ABConvert shows both statistical systems. Read them in this order:

<Steps>
  <Step title="Start with Bayesian direction">
    Check **Prob. Beat Control** and **Prob. Be Best**. If they are unstable or
    keep flipping, keep running the Test.
  </Step>

  <Step title="Confirm with frequentist evidence">
    Before final rollout, verify that p-value is below 0.05 and confidence
    intervals are not too wide.
  </Step>

  <Step title="Check business sanity">
    Make sure uplift is meaningful for your store, not just statistically
    detectable.
  </Step>

  <Step title="Decide and ship">
    Launch the winning variant when Bayesian trend and frequentist evidence both
    support the same direction.
  </Step>
</Steps>

<Info>
  Run your Test for at least one full business cycle before making a final
  decision. For most stores, that means around 1-2 weeks so weekday and weekend
  behavior are both included. You still need enough visitors, conversions or
  orders, and balanced traffic.
</Info>

## What to do when results are inconclusive

Sometimes the result is still unclear after several days.

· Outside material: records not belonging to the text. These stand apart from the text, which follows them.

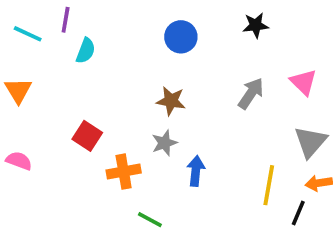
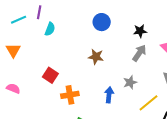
black star: (256, 25) -> (140, 31), moved
cyan line: (28, 34) -> (19, 20), turned -49
gray star: (164, 143) -> (130, 82), moved
yellow line: (269, 185) -> (149, 103), turned 40

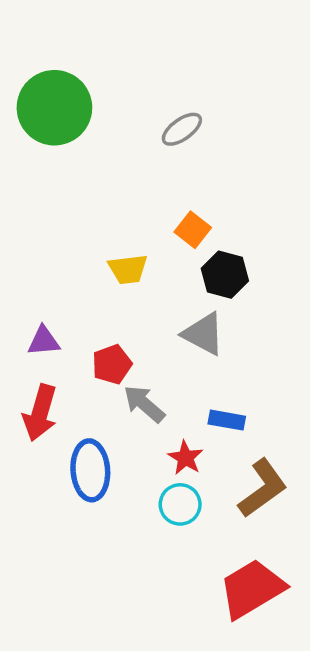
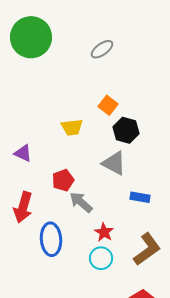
purple triangle: (44, 341) -> (23, 153), moved, turned 30
blue rectangle: (227, 420) -> (140, 197), moved

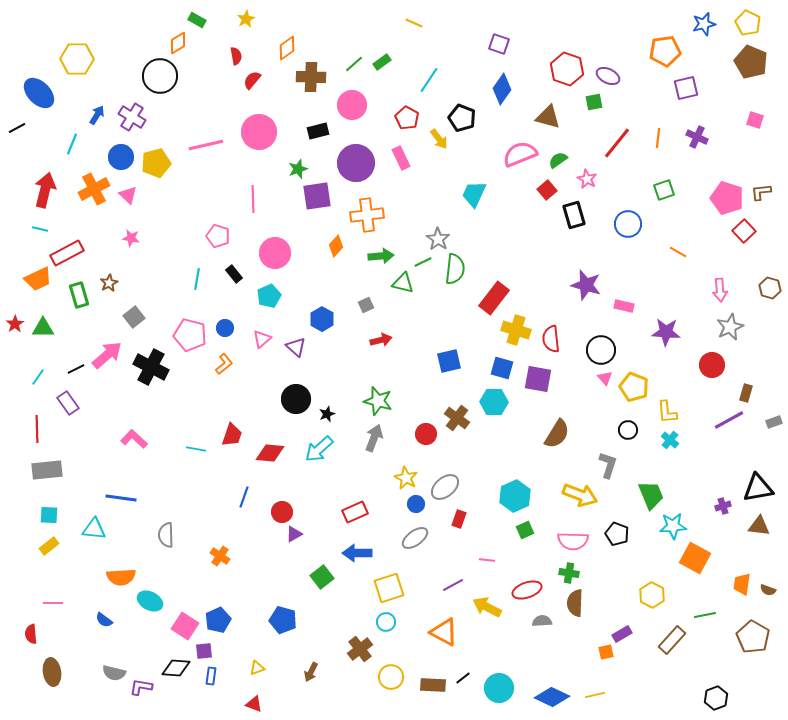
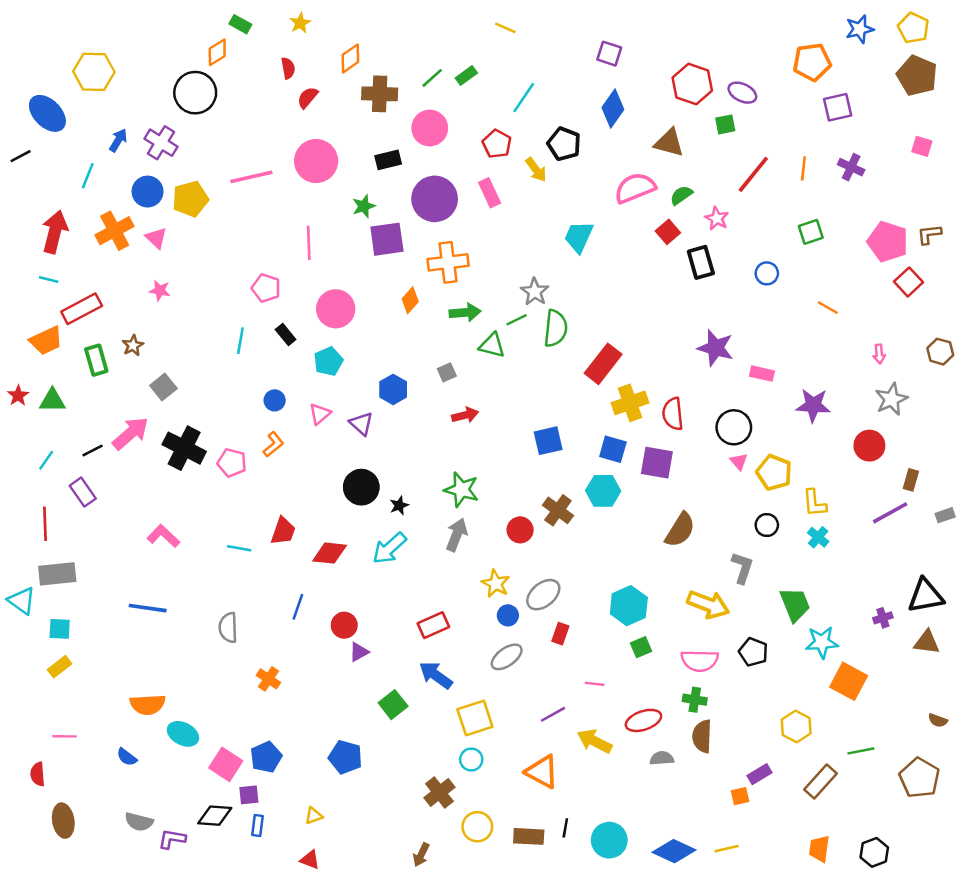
blue circle: (628, 224) -> (767, 273), size x0.7
pink arrow: (720, 290) -> (879, 354), size x0.7
yellow cross: (516, 330) -> (630, 403), turned -36
pink pentagon: (190, 335) -> (232, 463), moved, size x0.7
cyan triangle: (94, 529) -> (22, 601), moved, turned 30
gray semicircle: (166, 535) -> (228, 628), moved
blue arrow: (357, 553) -> (436, 675), turned 36
orange trapezoid: (742, 584) -> (819, 849), moved
brown arrow: (311, 672) -> (421, 855), moved
black line: (463, 678) -> (565, 828), turned -42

That is normal.
If the statistical result is still mixed, do this:

* Keep the current winner (usually control) while you collect more data.
* Extend the run window and review again after more traffic arrives.
* Check segments such as country, device type, or visitor type to find hidden differences.
* If signals stay flat, treat it as "no meaningful difference" and test a bigger idea next.

Inconclusive results are still useful. They tell you your current variant is not strong enough to justify a rollout yet.